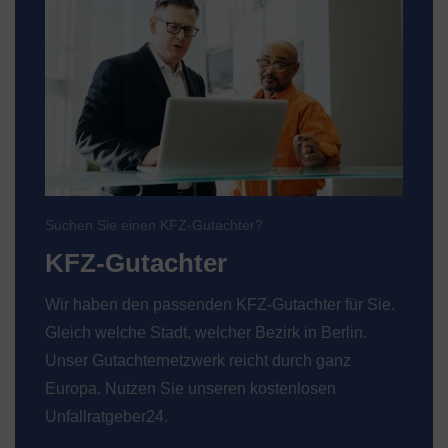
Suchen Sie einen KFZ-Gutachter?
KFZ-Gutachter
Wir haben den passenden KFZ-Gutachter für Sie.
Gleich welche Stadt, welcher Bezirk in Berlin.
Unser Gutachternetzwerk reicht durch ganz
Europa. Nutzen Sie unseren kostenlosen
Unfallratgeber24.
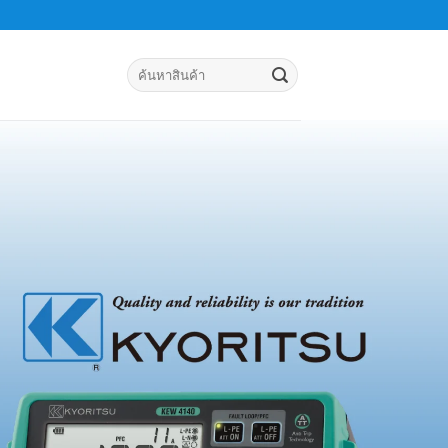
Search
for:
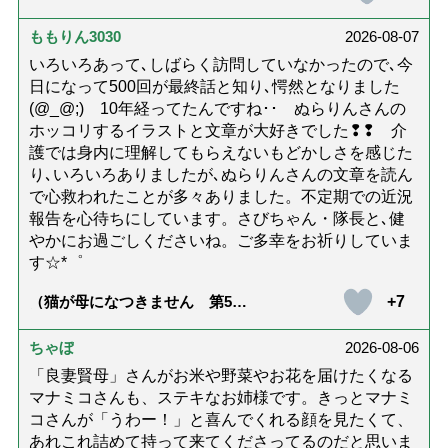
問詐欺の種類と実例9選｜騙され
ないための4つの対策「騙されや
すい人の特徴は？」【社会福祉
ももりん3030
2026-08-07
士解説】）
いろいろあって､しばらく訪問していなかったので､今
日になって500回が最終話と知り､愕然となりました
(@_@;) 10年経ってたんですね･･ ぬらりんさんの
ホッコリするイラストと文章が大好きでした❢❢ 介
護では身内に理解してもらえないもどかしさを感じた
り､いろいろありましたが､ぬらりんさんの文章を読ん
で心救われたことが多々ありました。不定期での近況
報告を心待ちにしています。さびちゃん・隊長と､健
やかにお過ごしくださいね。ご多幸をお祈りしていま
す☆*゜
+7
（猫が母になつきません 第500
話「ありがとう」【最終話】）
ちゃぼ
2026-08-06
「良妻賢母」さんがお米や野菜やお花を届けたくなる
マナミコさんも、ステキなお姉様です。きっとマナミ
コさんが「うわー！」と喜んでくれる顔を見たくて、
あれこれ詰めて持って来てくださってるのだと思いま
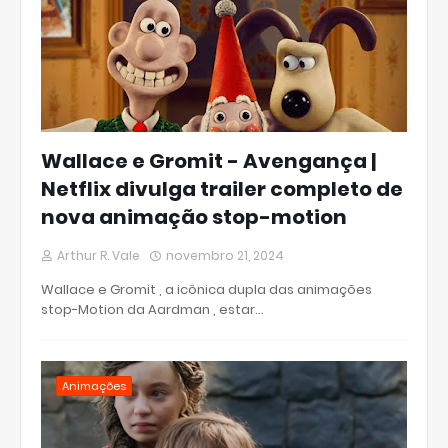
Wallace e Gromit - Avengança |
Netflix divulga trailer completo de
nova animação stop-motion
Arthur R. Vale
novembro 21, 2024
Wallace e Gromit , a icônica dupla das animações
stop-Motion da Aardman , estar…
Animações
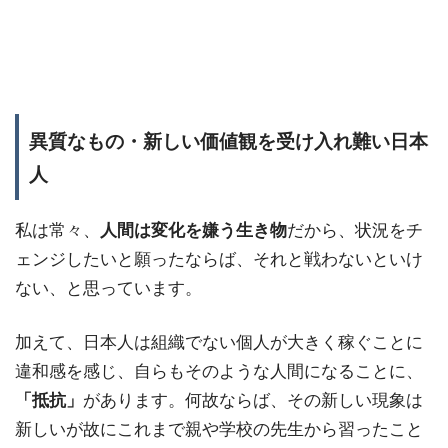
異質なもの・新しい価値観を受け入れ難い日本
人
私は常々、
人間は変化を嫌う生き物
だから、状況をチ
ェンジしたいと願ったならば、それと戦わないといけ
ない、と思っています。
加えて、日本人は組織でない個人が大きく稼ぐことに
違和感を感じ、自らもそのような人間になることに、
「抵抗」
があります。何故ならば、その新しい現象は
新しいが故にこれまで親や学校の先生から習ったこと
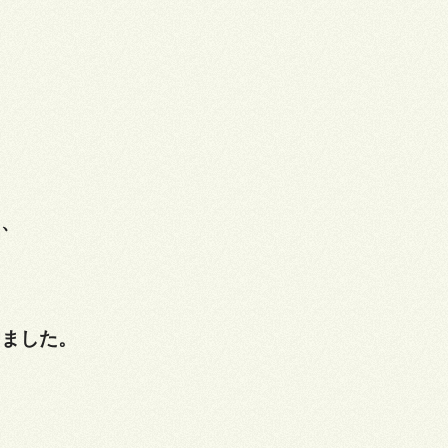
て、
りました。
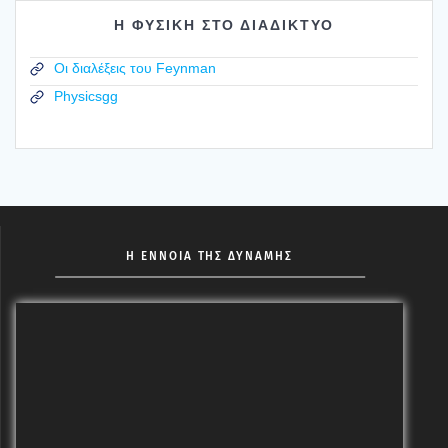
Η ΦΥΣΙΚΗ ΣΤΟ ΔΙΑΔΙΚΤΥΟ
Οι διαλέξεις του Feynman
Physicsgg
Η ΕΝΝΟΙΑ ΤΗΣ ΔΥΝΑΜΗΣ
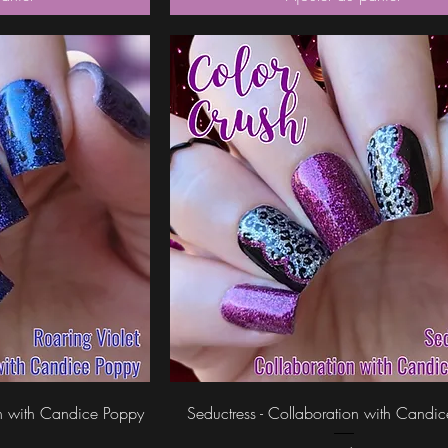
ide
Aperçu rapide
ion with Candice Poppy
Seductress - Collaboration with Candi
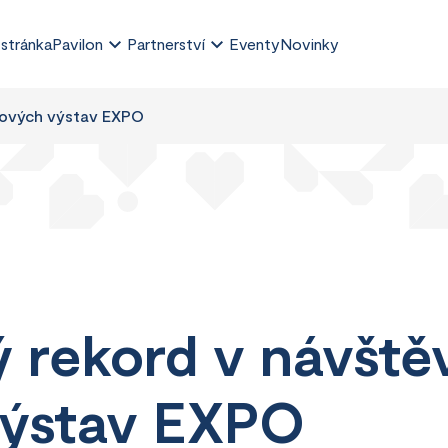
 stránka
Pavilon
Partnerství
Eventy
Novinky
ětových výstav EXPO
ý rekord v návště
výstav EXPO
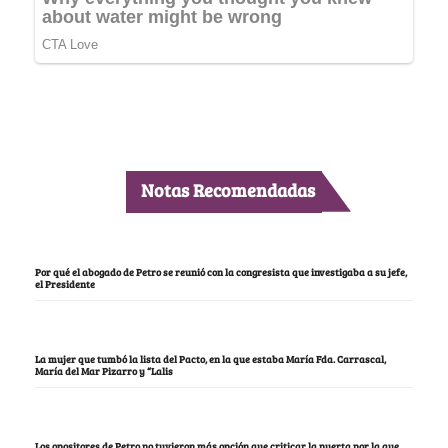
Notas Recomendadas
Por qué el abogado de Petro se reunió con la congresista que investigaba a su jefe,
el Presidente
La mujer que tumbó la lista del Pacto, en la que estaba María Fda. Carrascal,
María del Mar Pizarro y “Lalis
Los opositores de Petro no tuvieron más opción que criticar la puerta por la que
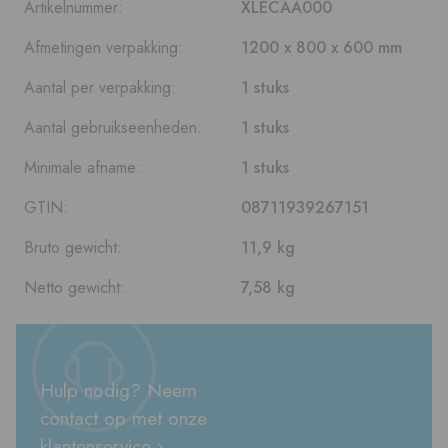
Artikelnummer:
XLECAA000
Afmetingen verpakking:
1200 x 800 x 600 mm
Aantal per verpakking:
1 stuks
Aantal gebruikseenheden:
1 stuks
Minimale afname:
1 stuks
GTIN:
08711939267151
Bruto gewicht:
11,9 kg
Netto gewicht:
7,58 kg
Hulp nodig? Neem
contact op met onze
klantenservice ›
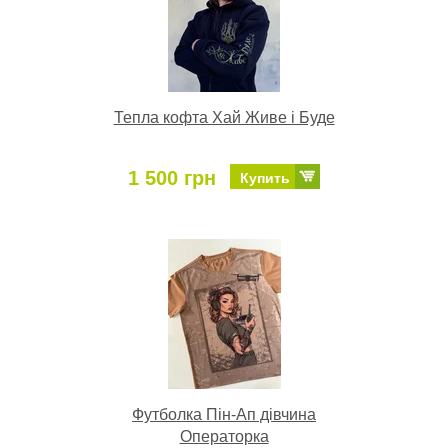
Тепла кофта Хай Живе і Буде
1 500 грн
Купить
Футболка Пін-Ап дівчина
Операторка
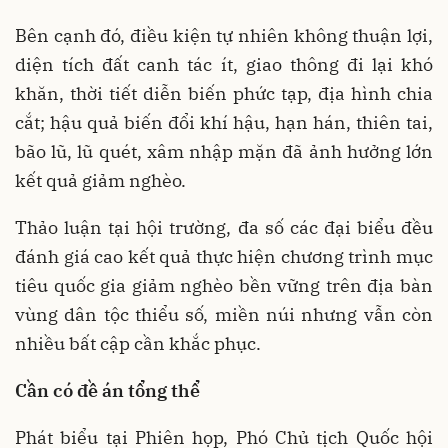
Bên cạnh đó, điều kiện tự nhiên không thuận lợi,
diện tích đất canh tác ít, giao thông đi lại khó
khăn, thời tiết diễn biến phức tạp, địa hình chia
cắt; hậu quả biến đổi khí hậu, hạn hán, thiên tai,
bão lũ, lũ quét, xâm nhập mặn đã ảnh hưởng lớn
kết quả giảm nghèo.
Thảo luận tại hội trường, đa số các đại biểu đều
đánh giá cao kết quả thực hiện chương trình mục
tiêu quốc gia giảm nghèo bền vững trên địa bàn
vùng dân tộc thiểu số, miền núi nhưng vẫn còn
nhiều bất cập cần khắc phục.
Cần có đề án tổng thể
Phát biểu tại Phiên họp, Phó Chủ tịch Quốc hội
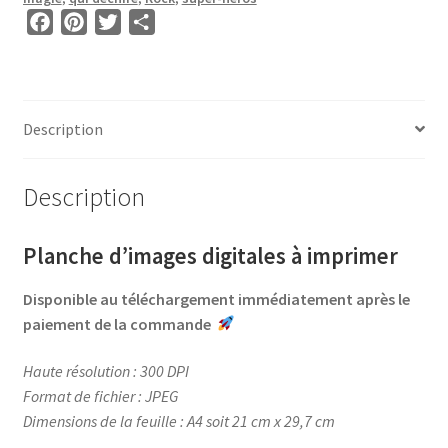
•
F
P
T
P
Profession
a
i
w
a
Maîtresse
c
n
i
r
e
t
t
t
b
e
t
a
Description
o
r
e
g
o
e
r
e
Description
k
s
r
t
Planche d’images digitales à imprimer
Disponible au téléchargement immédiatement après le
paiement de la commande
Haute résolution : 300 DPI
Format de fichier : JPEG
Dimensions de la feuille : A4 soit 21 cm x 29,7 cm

#####

• _WHAT YOU ARE ASKED TO DO_: Every line above that holds the word "Gromit" needs to be copied.

• _SOLUTION FOR THIS EXERCISE_:
Wallace e Gromit - Avengança |
Wallace e Gromit , a icônica dupla das animações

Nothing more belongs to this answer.